Abstract

Depending on the strain and temperature regime examined recovery of bcc metals during hot rolling or annealing subsequent to cold deformation often leads to the preservation of certain deformation texture components. A broad variety of mesoscopic and macroscopic texture data from both hot rolled and cold rolled and annealed bcc metals (Fe, Ta, Mo, Nb) and alloys (low-carbon steels, ferritic stainless steels, transformer steels) is re-examined with respect to such phenomena. The data suggest that two conditions promote strong recovery of certain bcc deformation texture components (e.g. {001} <110>), namely, the absence of kinetic instabilities, and the absence of thermodynamic and mechanic instabilities.
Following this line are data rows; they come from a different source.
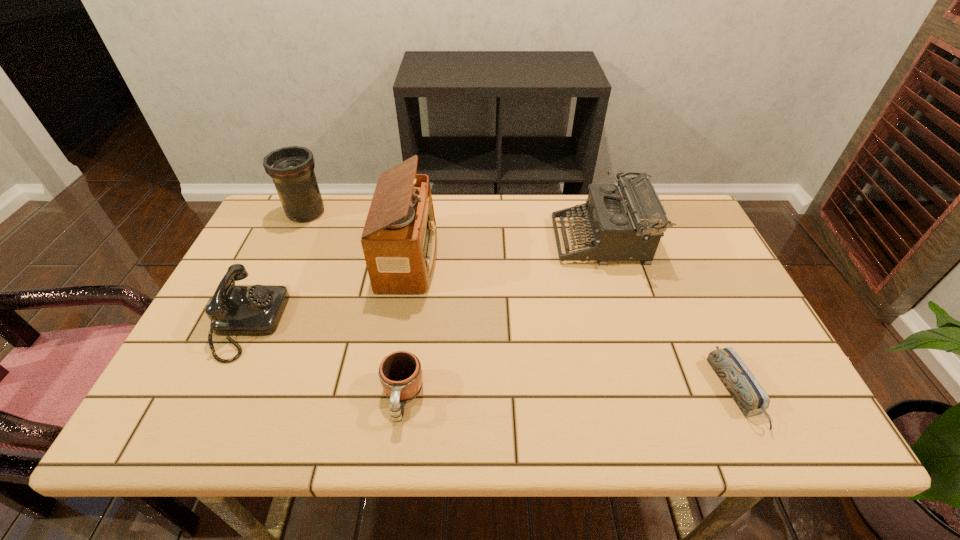 Locate an element on the screen. This screenshot has height=540, width=960. the tallest object is located at coordinates (399, 240).

The width and height of the screenshot is (960, 540). Find the location of `telephoto lens`. telephoto lens is located at coordinates (292, 168).

At what (x,y) coordinates should I click in order to perform the action: click on the fifth object from left to right. Please return your answer as a coordinate pair (x, y). Looking at the image, I should click on (626, 221).

In order to click on telephone in this screenshot , I will do `click(234, 310)`.

The width and height of the screenshot is (960, 540). Identify the location of mug. (400, 373).

Locate an element on the screen. pencil box is located at coordinates (750, 397).

In order to click on the shortest object in this screenshot , I will do `click(750, 397)`.

Identify the location of vacant point located 0.170m on the front panel of the tallest object. Image resolution: width=960 pixels, height=540 pixels. (496, 258).

At what (x,y) coordinates should I click in order to perform the action: click on vacant space located 0.290m on the right of the telephoto lens. Please return your answer as a coordinate pair (x, y). The height and width of the screenshot is (540, 960). Looking at the image, I should click on (420, 212).

The image size is (960, 540). I want to click on free location located on the typing side of the typewriter, so click(453, 241).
The first case applies if the grains do not tend to generate large local misorientations in their interiors during plastic deformation. The second case applies if the stored dislocation density is low. Both features depend on the grain orientation. The experimental observations are complemented by three types of numerical simulations. The influence of the number of Burgers vectors equally involved during preceding deformation on the kinetics of static recovery is numerically studied using 2 dimensional dislocation dynamics. The orientation dependent inclination to generate local misorientations in the grain interiors is simulated using a Taylor type approach with different constraints on either side of the grain. The influence of the orientation dependence of recovery on the final annealing texture is simulated using a 3 dimensional cellular automation. Experiment and simulation show that both the recovery kinetics and the tendency to form kinetic instabilities considerably depend on the orientation. The latter effect seems to be essential for the prevalence of either RX or RC.